HUKUKİ NİTELENDİRME, DELİLLERİN VE İSTİNAF SEBEPLERİNİN DEĞERLENDİRİLMESİ: Dava, davacı kooperatif tarafından terditli olarak açılan tapu iptal ve tescil, bunun mümkün olmaması halinde 21/04/2019 tarihli genel kurulunda alınan kararlar gereğince belirlenen kesin maliyet bedelinin davalı kooperatif üyesinden tahsili talebine ilişkindir. Dosya kapsamında somut olayın özelliklerine uygun, denetlenebilir bilirkişi kök ve ek raporları, toplanan deliller, ilk derece mahkemesinin olay nitelendirilmesi ve gerekçesi nazara alındığında; davalının halen kooperatif üyesi olması ve daha önceki yıllarda kesin maliyet bedelinin ödenmesi nedeniyle genel kurul tarafından ibra edilmemiş bulunması ve 1163 sayılı Kooperatifler Kanunu’nun eşitlik prensibi gereğince belirlenen kesin maliyet bedelinin davalıdan talep edilebileceğine yönelik davanın kabulüne ilişkin ilk derece mahkemesi kararında yazılı açıklamalara, yasal sebep ve gerekçelere binaen istinaf edilen kararda usul, yasa ve dosya kapsamı yönlerinden bir isabetsizlik ve aykırılık bulunmadığı, bu nedenlerle davalının istinaf sebeplerinin yerinde olmadığı,kararın usul ve esas yönünden hukuka uygun olduğu anlaşıldığından davalının istinaf başvurusunun HMK nun 353/1-b-1 maddesi uyarınca esastan reddine dair aşağıdaki gibi hüküm kurulmuştur.

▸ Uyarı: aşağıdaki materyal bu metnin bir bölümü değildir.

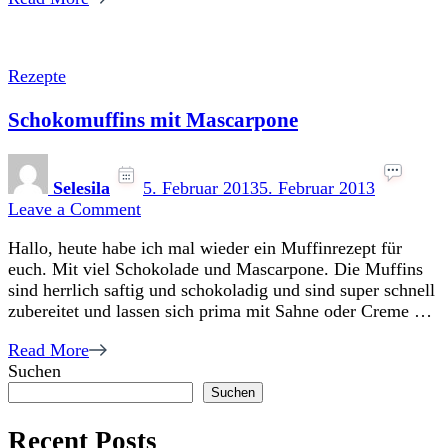
Rezepte
Schokomuffins mit Mascarpone
Selesila
5. Februar 2013
5. Februar 2013
on
Leave a Comment
Schokomuffins
Hallo, heute habe ich mal wieder ein Muffinrezept für
mit
euch. Mit viel Schokolade und Mascarpone. Die Muffins
Mascarpone
sind herrlich saftig und schokoladig und sind super schnell
zubereitet und lassen sich prima mit Sahne oder Creme …
Read More
Suchen
Suchen
Recent Posts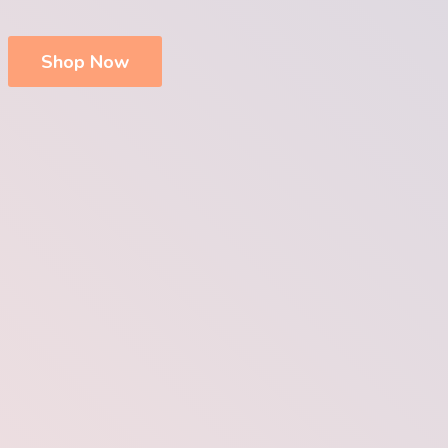
Shop Now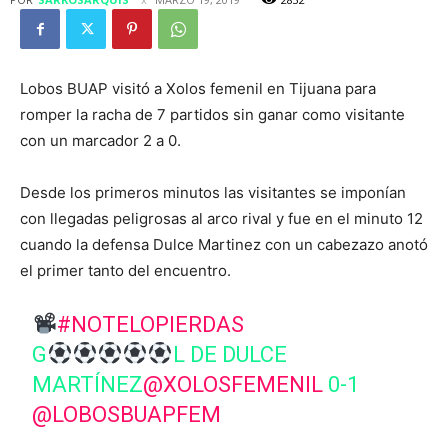
Lobos BUAP visitó a Xolos femenil en Tijuana para
romper la racha de 7 partidos sin ganar como visitante
con un marcador 2 a 0.
Desde los primeros minutos las visitantes se imponían
con llegadas peligrosas al arco rival y fue en el minuto 12
cuando la defensa Dulce Martinez con un cabezazo anotó
el primer tanto del encuentro.
#NOTELOPIERDAS
G
L DE DULCE
MARTÍNEZ
@XOLOSFEMENIL
0-1
@LOBOSBUAPFEM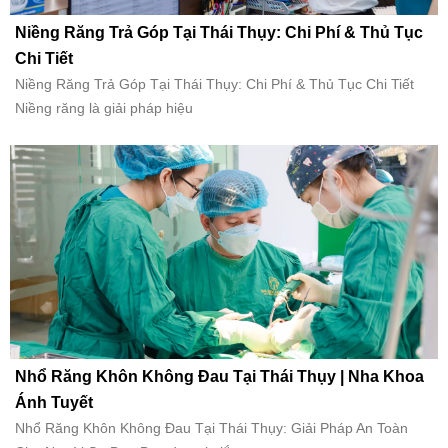
Niềng Răng Trả Góp Tại Thái Thụy: Chi Phí & Thủ Tục
Chi Tiết
Niềng Răng Trả Góp Tại Thái Thụy: Chi Phí & Thủ Tục Chi Tiết
Niềng răng là giải pháp hiệu
Nhổ Răng Khôn Không Đau Tại Thái Thụy | Nha Khoa
Ánh Tuyết
Nhổ Răng Khôn Không Đau Tại Thái Thụy: Giải Pháp An Toàn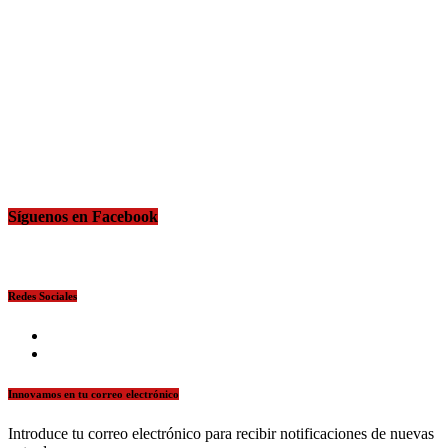
Síguenos en Facebook
Redes Sociales
facebook
twitter
Innovamos en tu correo electrónico
Introduce tu correo electrónico para recibir notificaciones de nuevas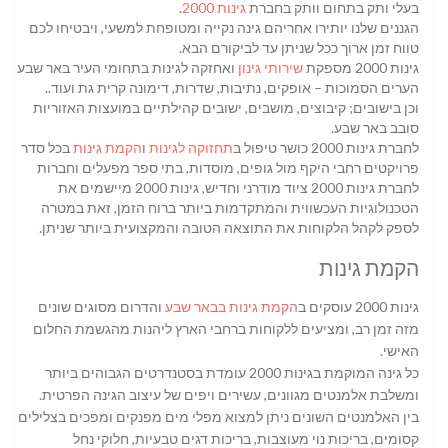
בעלי ותק בתחום וותק בחברת
גינות 2000
.
הגננים שלנו יותירו אחריהם גינה נקייה ומטופחת למשעי, ויבטיחו לכם
טווח זמן ארוך ככל שניתן עד לביקורם הבא.
גינות 2000 מספקת
שירותי גינון
ואחזקה לגינות בתחומי העיר באר שבע,
הערים הסמוכות – אופקים, נתיבות, שדרות, דימונה קרית גת ועוד..
וכן בישובים; קיבוצים, מושבים, ישובים קהילתיים במועצות האזוריות
סובב באר שבע.
לחברת גינות 2000 כושר טיפול ב
תחזוקה לגינות
ו
הקמת גינות
בכל סדר
פרויקטים רחבי היקף מול גופים, מוסדות, בתי ספר מפעלים וחברות
לחברת גינות 2000 ציוד מודרני וחדיש, גינות 2000 מיישמים את
הטכנולוגיות העכשווית והמתקדמות ביותר ברוח הזמן, זאת במטרה
לספק לקהל הלקוחות את התוצאה הטובה והמקצועית ביותר שניתן.
הקמת גינות
גינות 2000 עוסקים ב
הקמת גינות בבאר שבע
והדרום מסוגים שונים
מזה זמן רב, ומציעים ללקוחות ברחבי הארץ ליהנות מהגשמת החלום
האישי.
כל גינה המוקמת בגינות 2000 עומדת בסטנדרטים הגבוהים ביותר
ומשלבת אלמנטים מגוונים, עשירים ויפים של עיצוב הגינה הפרטית.
בין האלמנטים השונים ניתן למצוא מפלי מים מפנקים ומפכים בצלילים
קסומים, בריכות נוי מעוצבות, בריכות דגים טבעיות, חלוקי נחל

HÜKÜM: Yukarıda açıklanan nedenlerle;
1- KAYSERİ 1. ASLİYE TİCARET MAHKEMESİ’nin istinafa konu edilen 04/10/2021 tarih ve 2019/650 E – 2021/834 K sayılı nihai kararının usul ve esas yönünden hukuka uygun olduğu anlaşılmakla davalı vekilinin istinaf başvurusunun HMK’nın 353/1-b.1 maddesi gereğince ESASTAN REDDİNE,
2-Alınması gerekli olan 15.236,95 TL nispi istinaf karar ve ilam harcından istinaf eden davalı tarafından peşin yatırılmış 3.723,85 TL harcın mahsubu ile bakiye eksik kalan 11.513,10 TL istinaf karar ve ilam harcının istinaf eden davalıdan alınarak Hazineye Gelir kaydına,
3-İstinaf başvurusunda bulunan davalı tarafından yapılan istinaf yargılama giderlerinin ve istinaf kanun yoluna başvurma harcının kendi üzerinde bırakılmasına,
4-İstinaf incelemesi sırasında duruşma açılmadığından karşı taraf yararına vekalet ücreti takdirine yer olmadığına,
Dair, dosya üzerinden yapılan inceleme ile kararın tebliğinden itibaren iki hafta içinde Yargıtay’a temyiz yolu açık olmak üzere oy birliği ile karar verildi.